In an apparent conciliation, a Soviet military official has promised not to seize the Lithuanian parliament building and nationalist officials agreed to hold a referendum on independence.

But Friday, some parliament members and officials claimed that Soviet troops have stopped people at random and rounded up Lithuanian youths for military service. An account that someone was crushed to death under an army vehicle could not be immediately confirmed.Vergilius Cepaitis, head of the separatist Sajudis group in the Lithuanian parliament, announced Thursday that a "poll" of registered voters would be taken on the statement: "The state of Lithuania is an independent, democratic republic."

"You can call it a kind of compromise with Moscow," he said.

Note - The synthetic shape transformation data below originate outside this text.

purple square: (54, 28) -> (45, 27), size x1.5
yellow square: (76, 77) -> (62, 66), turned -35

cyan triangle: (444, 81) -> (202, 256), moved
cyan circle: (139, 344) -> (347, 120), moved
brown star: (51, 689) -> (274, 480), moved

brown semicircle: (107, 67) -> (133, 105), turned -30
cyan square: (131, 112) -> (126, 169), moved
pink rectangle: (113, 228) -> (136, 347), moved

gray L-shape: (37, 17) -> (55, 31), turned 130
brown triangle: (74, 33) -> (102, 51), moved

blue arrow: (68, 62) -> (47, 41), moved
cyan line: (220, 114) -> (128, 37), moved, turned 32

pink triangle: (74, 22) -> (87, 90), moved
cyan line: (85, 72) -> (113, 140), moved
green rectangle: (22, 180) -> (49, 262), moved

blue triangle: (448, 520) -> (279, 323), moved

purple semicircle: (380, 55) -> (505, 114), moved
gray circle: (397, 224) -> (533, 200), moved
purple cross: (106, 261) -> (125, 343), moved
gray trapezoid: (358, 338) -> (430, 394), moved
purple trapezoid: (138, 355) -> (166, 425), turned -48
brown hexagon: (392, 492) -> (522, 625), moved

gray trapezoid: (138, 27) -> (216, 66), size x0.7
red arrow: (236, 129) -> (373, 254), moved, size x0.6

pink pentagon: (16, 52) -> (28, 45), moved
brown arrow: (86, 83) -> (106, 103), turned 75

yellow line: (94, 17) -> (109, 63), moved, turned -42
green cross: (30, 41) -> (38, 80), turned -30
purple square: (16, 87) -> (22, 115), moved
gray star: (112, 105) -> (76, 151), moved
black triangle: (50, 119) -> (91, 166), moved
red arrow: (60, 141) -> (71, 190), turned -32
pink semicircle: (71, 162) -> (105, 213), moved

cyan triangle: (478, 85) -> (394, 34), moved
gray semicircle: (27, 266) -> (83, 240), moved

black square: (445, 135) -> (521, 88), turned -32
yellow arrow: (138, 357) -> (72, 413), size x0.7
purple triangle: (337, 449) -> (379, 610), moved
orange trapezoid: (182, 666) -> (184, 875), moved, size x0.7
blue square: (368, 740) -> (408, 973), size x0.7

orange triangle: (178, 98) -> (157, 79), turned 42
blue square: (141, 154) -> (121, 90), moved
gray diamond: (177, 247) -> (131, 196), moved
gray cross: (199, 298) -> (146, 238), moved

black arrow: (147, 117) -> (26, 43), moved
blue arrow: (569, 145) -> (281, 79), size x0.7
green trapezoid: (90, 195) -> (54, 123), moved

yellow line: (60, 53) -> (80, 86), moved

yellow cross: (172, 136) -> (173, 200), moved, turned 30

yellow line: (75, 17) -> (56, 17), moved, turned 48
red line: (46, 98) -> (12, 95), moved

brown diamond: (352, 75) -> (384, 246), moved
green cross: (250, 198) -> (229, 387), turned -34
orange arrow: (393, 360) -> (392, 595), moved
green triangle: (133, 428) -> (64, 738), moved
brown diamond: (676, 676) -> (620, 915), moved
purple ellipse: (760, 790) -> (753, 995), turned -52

Kremlin officials have long demanded that the Baltic republic of 3.7 million people hold a referendum on secession. Lithuanian authorities had refused.

There was no immediate clarification of when the vote would take place or whether it would be binding.

In Vilnius on Thursday, Maj. Gen. Yuri Nauman said Soviet troops would not try to surmount barricades erected around the Lithuanian parliament. The blockades were put up after Soviet soldiers stormed the republic's broadcasting center early Sunday, killing 14 people and injuring 230.

"Such an action will not be taken. It's simply not needed by the military," said Nauman, a representative of the Soviet Defense Ministry.

Hundreds of nationalists continued to guard the parliament Friday. Many slept on couches or in sleeping bags during the day. Their scanty arms included hunting rifles and shotguns, some of which looked 50 years old.

President Mikhail S. Gorbachev ordered troops to the Baltics last week because of growing defiance of the Soviet military draft. Lithuania, annexed by the Soviet Union at the start of World War II, declared independence in March.